The following year Columbia eventually promoted Wu to the rank of full professor. In his Nobel lecture that December, C.N. Yang told the committee how crucial Wu’s experiment had been, making a bold statement that the results were crucially due to Wu’s courage and skill. Also T.D. Lee would later plead with the Nobel Committee to recognize Wu’s work. Oppenheimer publicly stated that Wu should have shared in the 1957 prize. Segrè called the overthrow of parity “probably the major development of physics after the war.” In 1991 Douglas Hofstadter, the author of Gödel, Escher, Bach, organized scientists to write letters to the Nobel Committee recommending Wu for the physics prize. And in 2018, 1,600 researchers invoked Wu’s name in an open letter to CERN challenging current-day sexism in physics.

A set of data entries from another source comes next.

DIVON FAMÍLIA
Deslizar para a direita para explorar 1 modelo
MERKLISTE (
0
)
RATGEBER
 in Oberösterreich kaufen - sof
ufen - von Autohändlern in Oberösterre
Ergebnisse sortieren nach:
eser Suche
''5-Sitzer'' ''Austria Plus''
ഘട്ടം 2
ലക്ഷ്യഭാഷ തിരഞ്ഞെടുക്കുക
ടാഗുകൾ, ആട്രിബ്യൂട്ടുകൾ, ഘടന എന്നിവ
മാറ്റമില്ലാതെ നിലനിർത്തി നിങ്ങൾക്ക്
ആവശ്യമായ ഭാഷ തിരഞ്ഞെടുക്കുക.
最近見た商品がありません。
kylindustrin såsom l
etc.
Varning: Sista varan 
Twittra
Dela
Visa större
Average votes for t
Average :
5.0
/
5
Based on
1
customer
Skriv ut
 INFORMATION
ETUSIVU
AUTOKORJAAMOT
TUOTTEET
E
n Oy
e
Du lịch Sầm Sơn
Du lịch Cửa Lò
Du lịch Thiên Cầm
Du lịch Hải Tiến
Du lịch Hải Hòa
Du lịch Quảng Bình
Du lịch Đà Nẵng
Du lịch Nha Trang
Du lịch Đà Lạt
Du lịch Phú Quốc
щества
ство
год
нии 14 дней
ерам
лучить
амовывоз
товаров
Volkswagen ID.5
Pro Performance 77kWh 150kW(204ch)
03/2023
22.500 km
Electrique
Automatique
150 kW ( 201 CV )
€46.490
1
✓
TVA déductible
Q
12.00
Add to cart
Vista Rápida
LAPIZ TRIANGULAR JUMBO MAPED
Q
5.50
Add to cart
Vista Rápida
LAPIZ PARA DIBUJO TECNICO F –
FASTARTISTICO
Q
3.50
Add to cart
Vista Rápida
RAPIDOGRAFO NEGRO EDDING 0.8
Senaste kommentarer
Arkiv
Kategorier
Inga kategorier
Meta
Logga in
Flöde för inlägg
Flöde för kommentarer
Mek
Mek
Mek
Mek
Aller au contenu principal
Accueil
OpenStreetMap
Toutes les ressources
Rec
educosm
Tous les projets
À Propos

Later, Wu became the first woman prized by the National Academy of Sciences; the first female president of the APS; the first physicist to receive the Wolf Prize; and received many other honors, including a 2021 U.S. Mail post stamp featuring her portrait. Today, her parity-violation experiment is understood as a first step to what would become the Standard Model of particle physics, and even as one of the possible answers about why matter exists in our universe at all. Wu’s early entanglement work, however, remained in obscurity. The 2022 Nobel Prize celebrated a set of connected experiments that took place at great distance from one another. Extraordinary science, like entanglement itself, depends fundamentally on connections.